What if I Smoke for Medical Reasons?
Recreational cannabis and prescription medical marijuana are not the same thing. If you are using non-medicinal cannabis for pain relief or symptom management, then you should consider switching to medical marijuana instead. This can provide the same level of comfort without any of the psychoactive effects. CBD is the primary agent in medical cannabis, and the trace amounts of THC will not impair your driving the same way regular marijuana does. If you’re interested in finding an MMJ doctor in Pennsylvania, you can apply for free online. The process is straightforward, simple and doesn’t require any payments unless you are approved and use the service. Possessing a cannabis card can also help you avoid charges for unlawful possession if you live in a state where marijuana is only legalized for prescribed medical use.

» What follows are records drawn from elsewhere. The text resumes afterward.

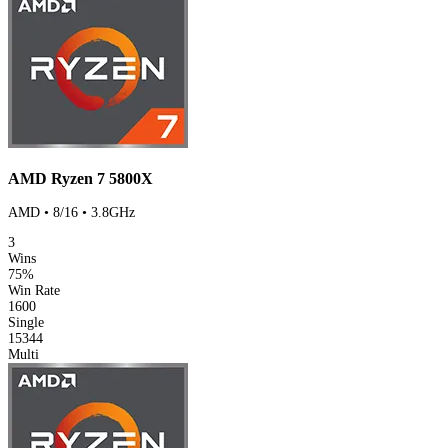
AMD Ryzen 7 5800X
AMD • 8/16 • 3.8GHz
3
Wins
75%
Win Rate
1600
Single
15344
Multi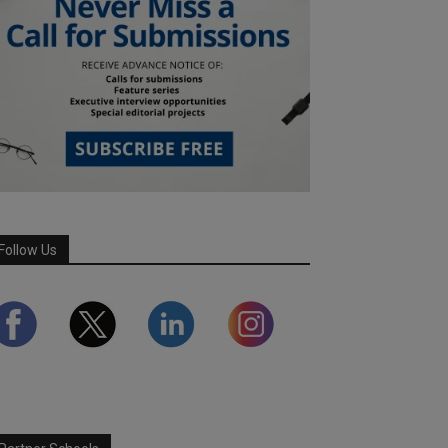
Follow Us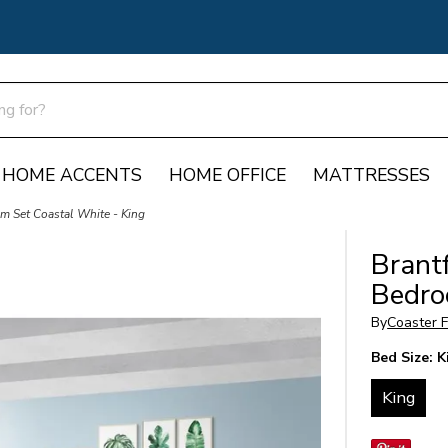
HOME ACCENTS
HOME OFFICE
MATTRESSES
om Set Coastal White - King
Brant
Bedro
By
Coaster F
Bed Size:
K
King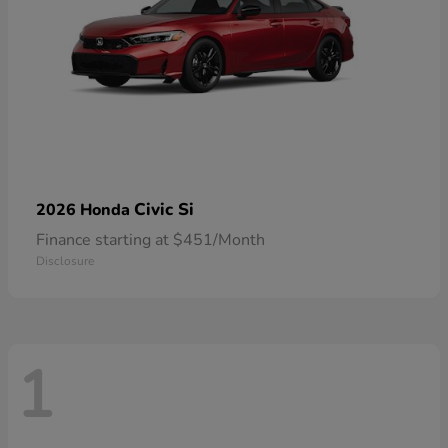
Civic Si
2026 Honda
Finance starting at $451/Month
Disclosure
1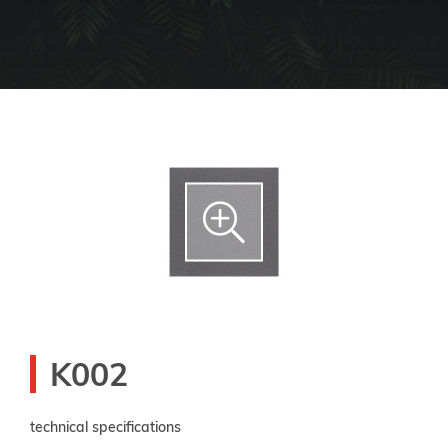
K002
technical specifications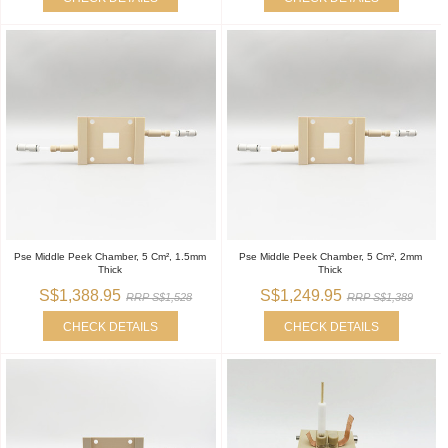
Pse Middle Peek Chamber, 5 Cm², 1.5mm
Pse Middle Peek Chamber, 5 Cm², 2mm
Thick
Thick
S$1,388.95
S$1,249.95
RRP S$1,528
RRP S$1,389
CHECK DETAILS
CHECK DETAILS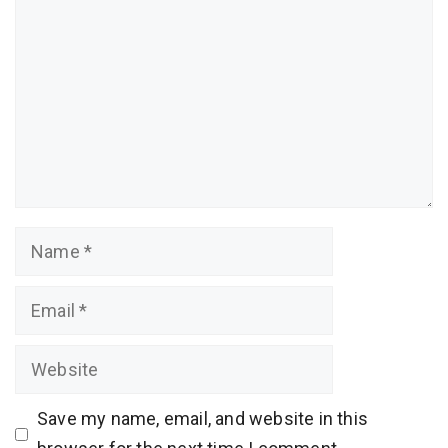
Name
Email
Website
Save my name, email, and website in this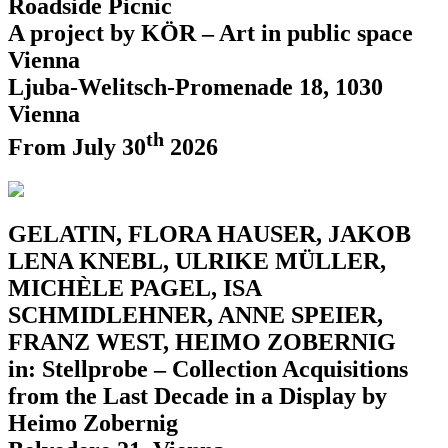
Roadside Picnic
A project by KÖR – Art in public space
Vienna
Ljuba-Welitsch-Promenade 18, 1030
Vienna
th
From July 30
2026
GELATIN, FLORA HAUSER, JAKOB
LENA KNEBL, ULRIKE MÜLLER,
MICHÈLE PAGEL, ISA
SCHMIDLEHNER, ANNE SPEIER,
FRANZ WEST, HEIMO ZOBERNIG
in: Stellprobe – Collection Acquisitions
from the Last Decade in a Display by
Heimo Zobernig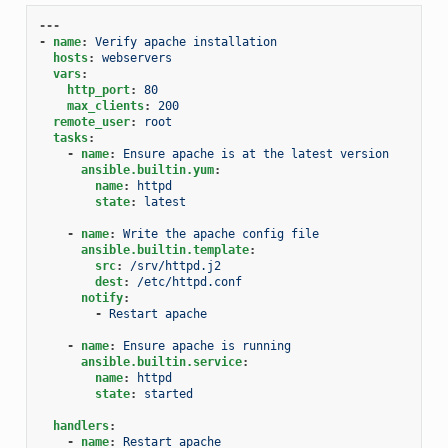
---
-
name
:
Verify apache installation
hosts
:
webservers
vars
:
http_port
:
80
max_clients
:
200
remote_user
:
root
tasks
:
-
name
:
Ensure apache is at the latest version
ansible.builtin.yum
:
name
:
httpd
state
:
latest
-
name
:
Write the apache config file
ansible.builtin.template
:
src
:
/srv/httpd.j2
dest
:
/etc/httpd.conf
notify
:
-
Restart apache
-
name
:
Ensure apache is running
ansible.builtin.service
:
name
:
httpd
state
:
started
handlers
:
-
name
:
Restart apache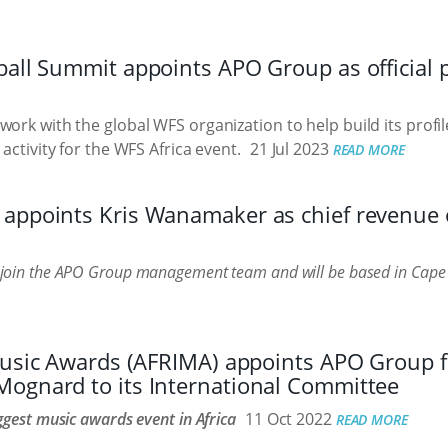
all Summit appoints APO Group as official p
ork with the global WFS organization to help build its profile
 activity for the WFS Africa event.
21 Jul 2023
READ MORE
appoints Kris Wanamaker as chief revenue of
join the APO Group management team and will be based in Cap
 Music Awards (AFRIMA) appoints APO Group 
ognard to its International Committee
ggest music awards event in Africa
11 Oct 2022
READ MORE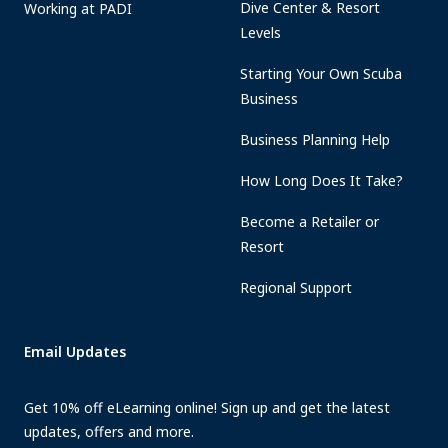
Dive Center & Resort
Working at PADI
Levels
Starting Your Own Scuba
Business
Business Planning Help
How Long Does It Take?
Become a Retailer or
Resort
Regional Support
Email Updates
Get 10% off eLearning online! Sign up and get the latest
updates, offers and more.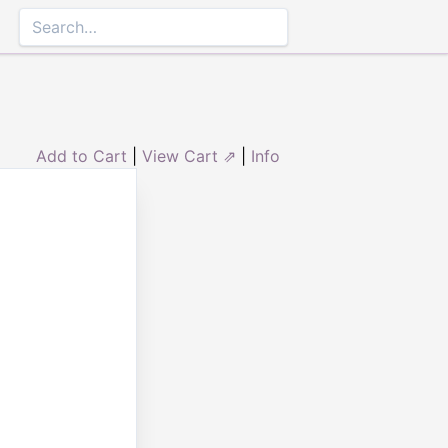
Add to Cart
|
View Cart ⇗
|
Info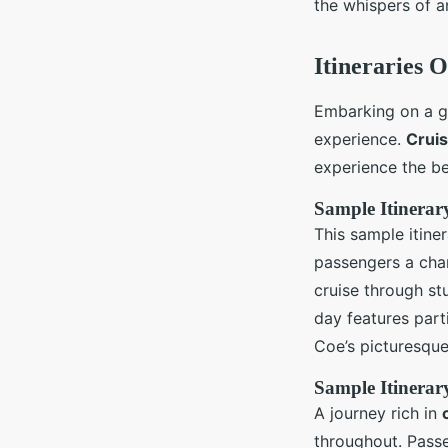
the whispers of a
Itineraries 
Embarking on a gu
experience.
Cruis
experience the be
Sample Itinerar
This sample itine
passengers a chan
cruise through st
day features part
Coe’s picturesque 
Sample Itinerar
A journey rich in
throughout. Passe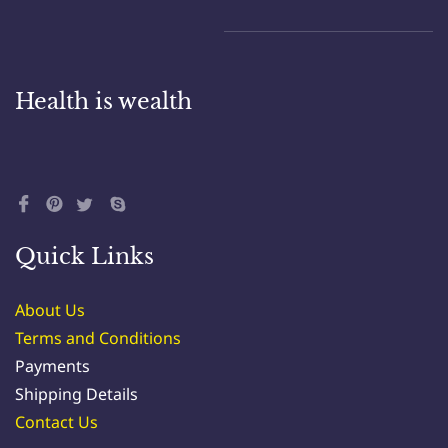
Health is wealth
Quick Links
About Us
Terms and Conditions
Payments
Shipping Details
Contact Us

What Evidence Does a Court Need?
Depending on your state laws, you may be convicted of a DUI if you are found to have a certain amount of THC in your system while driving. Others may require more evidence from a prosecutor that demonstrates significant impairment. This type of evidence may include the results of a drug test, a failed field sobriety test, erratic driving and recorded behavior typical of someone under the influence of marijuana such as slurred speech.
What Are the Penalties?
Each state sets its own penalties for marijuana DUIs, and the consequences you face would also depend on whether this is your first conviction and whether there were serious damages or injuries involved. Some possible penalties include a 90-day license suspension, fines ranging up to $2,000, mandatory substance abuse treatment and jail time up to a year. Penalties may be more lenient or harsh depending on any other convictions you’re facing and your criminal record. A DUI defense lawyer may be able to help lower jail sentencing or avoid jail time in lieu of parole, community service and rehab.